- _What you should do_: Nothing outside the range below should be printed. Output exactly the lines from the line with "CloudFlare cung cấp" to the line with "CloudFlare sẽ cung", both included.

------ Data for the task ------

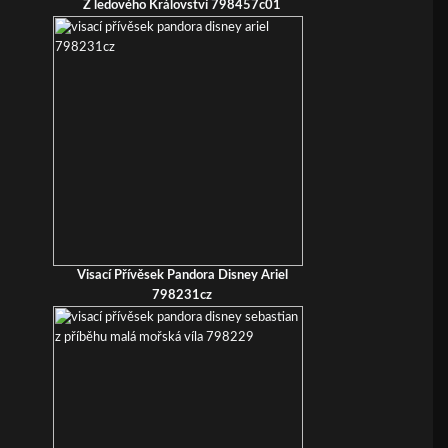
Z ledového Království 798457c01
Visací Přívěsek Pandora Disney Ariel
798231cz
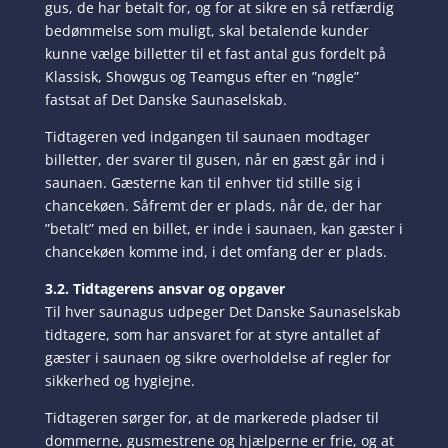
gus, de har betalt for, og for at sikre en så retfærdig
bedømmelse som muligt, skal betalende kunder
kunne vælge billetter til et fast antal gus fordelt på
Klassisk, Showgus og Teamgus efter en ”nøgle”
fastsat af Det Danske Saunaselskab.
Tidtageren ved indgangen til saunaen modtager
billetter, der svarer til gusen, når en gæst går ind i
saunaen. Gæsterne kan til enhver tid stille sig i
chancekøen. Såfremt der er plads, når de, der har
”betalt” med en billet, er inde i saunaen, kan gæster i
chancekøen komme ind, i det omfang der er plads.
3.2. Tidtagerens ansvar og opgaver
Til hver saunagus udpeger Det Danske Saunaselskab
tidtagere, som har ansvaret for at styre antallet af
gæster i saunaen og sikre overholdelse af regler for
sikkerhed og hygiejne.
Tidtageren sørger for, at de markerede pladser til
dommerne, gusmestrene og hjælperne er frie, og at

------
------ Data for the task ------

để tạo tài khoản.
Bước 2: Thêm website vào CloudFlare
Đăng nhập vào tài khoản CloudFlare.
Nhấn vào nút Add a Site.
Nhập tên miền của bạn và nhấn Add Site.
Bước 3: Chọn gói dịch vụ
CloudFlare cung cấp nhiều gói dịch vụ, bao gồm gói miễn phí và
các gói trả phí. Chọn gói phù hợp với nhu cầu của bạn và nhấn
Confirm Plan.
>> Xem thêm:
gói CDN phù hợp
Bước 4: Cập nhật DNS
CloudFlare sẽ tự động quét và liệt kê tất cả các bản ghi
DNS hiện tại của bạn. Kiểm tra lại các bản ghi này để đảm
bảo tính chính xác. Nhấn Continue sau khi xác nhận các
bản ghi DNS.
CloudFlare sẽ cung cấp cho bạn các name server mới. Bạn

------

- _Result for this exercise_:
CloudFlare cung cấp nhiều gói dịch vụ, bao gồm gói miễn phí và
các gói trả phí. Chọn gói phù hợp với nhu cầu của bạn và nhấn
Confirm Plan.
>> Xem thêm:
gói CDN phù hợp
Bước 4: Cập nhật DNS
CloudFlare sẽ tự động quét và liệt kê tất cả các bản ghi
DNS hiện tại của bạn. Kiểm tra lại các bản ghi này để đảm
bảo tính chính xác. Nhấn Continue sau khi xác nhận các
bản ghi DNS.
CloudFlare sẽ cung cấp cho bạn các name server mới. Bạn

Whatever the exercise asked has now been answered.